3. An open box is constructed from a 12 by 18 inch rectangular piece of metal by cutting squares of lenth x inches from each corner and bending the sides. 1) Write the volume as a function of x and 2) Find the maximum possible volume of this box? (i drew a box and labeled the sides then drew the cut out squares, then placed it in the lwh eqn in terms of x...then i got the volume...but im stuck on finding the maximum possible value...i know that you cant have any number, seeing that then the cut out pieces wouldn't make sense)

4. Find the dimensions of the rectangle of maximum area that can be inscribed in an equilateral triangle of side length of 10 in, if two vertices of the rectangle lie on one of the sides of the triangle (im completely stuck on this problem...i tried labeling the base like 5-(x/2), x, and 5 - (x/2), and plug it into 1/2bh...but i doubth that works...im stuck..)

i'm struggling..i understand that...but i think if i get back on track..i will do good...
1. The length of the rectangle is $\displaystyle x$. Let's call the width $\displaystyle y$.

The perimeter is 12 feet, so $\displaystyle P = 12 = 2x + 2y$

From this we get $\displaystyle y = 6 - x$.

The Area is given by $\displaystyle A = xy = x(6 - x) = 6x - x^2$.

Being a quadratic with a negative coefficient of $\displaystyle x^2$, this function has a maximum as its Turning Point.

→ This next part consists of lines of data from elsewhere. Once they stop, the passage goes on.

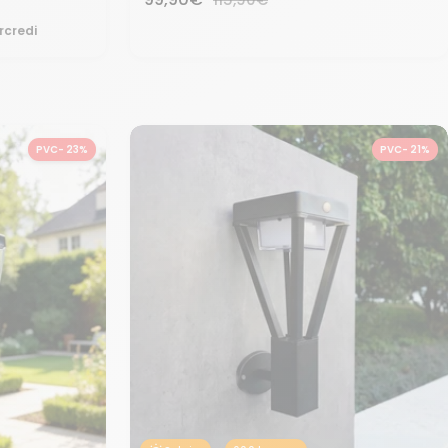
normal
de
rcredi
vente
PVC- 23%
PVC- 21%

To find the maximum area, take the derivative and solve for x when the derivative is 0.

$\displaystyle \frac{dA}{dx} = 6 - 2x = 0$

So $\displaystyle x = 3$ and thus $\displaystyle y = 6 - 3 = 3$.

So the dimensions of the rectangle with maximum area are 3ft x 3ft, and thus the maximum area is $\displaystyle 9\textrm{ft}^2$.

3. thank you...can someone help with the a triangle....what would be different...do you use 1/2 b times h ???

4. Originally Posted by vstexas09
thank you...can someone help with the a triangle....what would be different...do you use 1/2 b times h ???
Yep, it's the exact same reasoning except the formula for area changes to 1/2 bh or 1/2xy depending what you wanna use.

5. does anyone know how to do 2222+2222*2222^2222, i know you have to use log...and the addition part does not matter....how do u do it?

6. Originally Posted by vstexas09
does anyone know how to do 2222+2222*2222^2222, i know you have to use log...and the addition part does not matter....how do u do it?
Unless I'm interpretting the question incorrectly... 2222+2222*2222^2222 should simplify to 2222+2222^2223 because for a general example, x*x^n=x^(n+1)

7. but then don't you have to use log to simplify it??

8. can someone show how log can be used...you have to rearrange right??

9. im really struggling with this

2222+2222*2222^2222....so the addition part doesnt make a difference and when u multiply...u just raise the exponent to one...

but how do u use log with that kind of problem??